Thanks so much for the suggestion. The thermostat was the first thing I replaced as removing it also necessitated flushing the radiator or at least it helped.



Strangely enough I didn't get anywhere near the 8 gallons of radiator fluid out. I pulled off the large radiator hose at the bottom because I couldn't get the radiator drain out. And didn't want to break it. I still only got around 2 to 4 gallons of antifreeze out of it I don't know how much the engine itself holds but I was hoping that would drain out too through that large tube.

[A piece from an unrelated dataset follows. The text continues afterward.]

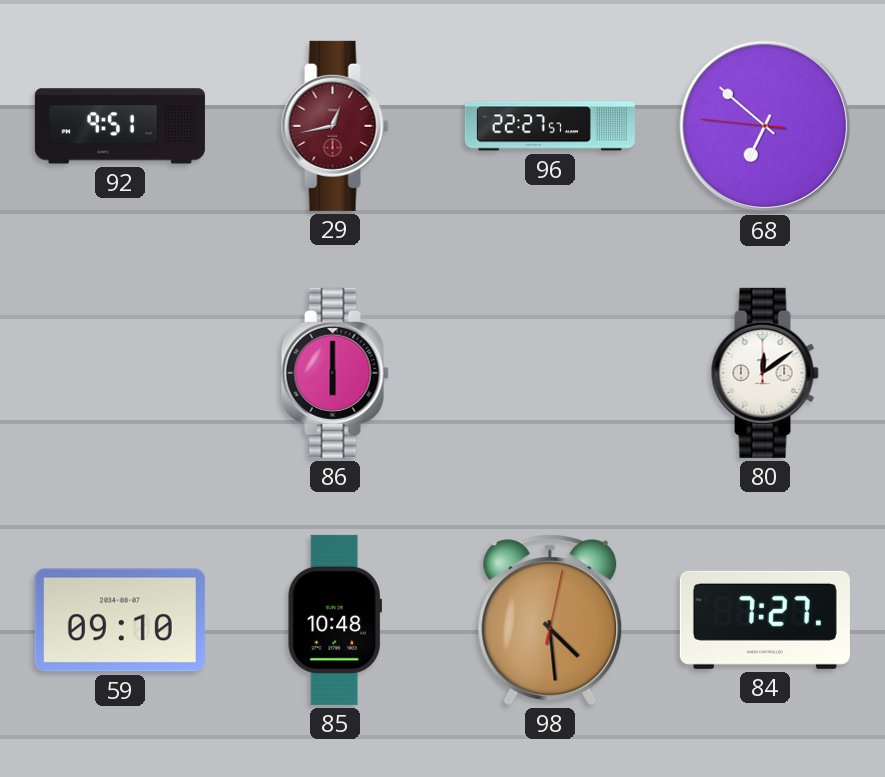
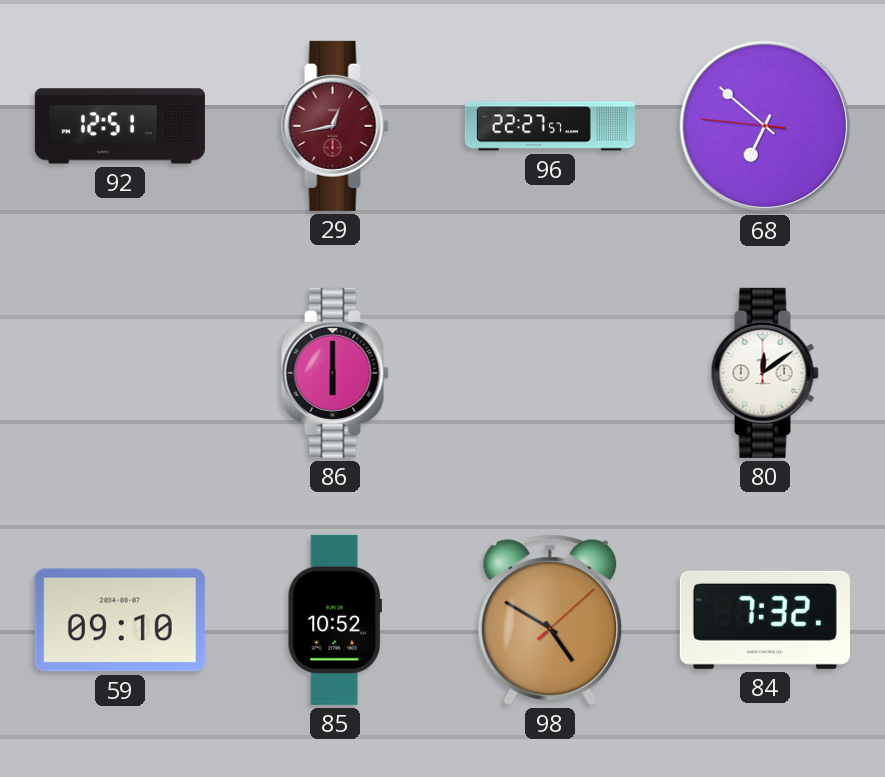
92: 9:51 -> 12:51
85: 10:48 -> 10:52
98: 4:29 -> 4:50
84: 7:27 -> 7:32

I eventually evaporust's radiator cleaner in it as it's a cleaner that can be run as long as I want without damaging the engine. And we're in the middle of a trip right now so until I find a good place to stop and flush it again I don't think I'll be able to work on a schedule of a few hours for most of the radiator flushes out there.



I do wonder how much of my radiator could be clogged. Replacing it would probably be easier than getting it roded out. Even that would be very difficult I'm disabled so those kind of things are really tough. So I'm hoping the radiator cleaner will break up what's in there and get it moving again. Maybe wishful thinking but that's what I'm doing currently


Any other suggestions are deeply appreciated.






Quote:
Originally Posted by SteveD View Post
You don't mention the MILEAGE on your rig. I'd suggest you change the thermostat next if replacing the fan clutch does no good. You could also REMOVE the thermostat for a test. The thermostat is only a 'tool' to allow your engine to heat up reasonably fast on cool/cold days.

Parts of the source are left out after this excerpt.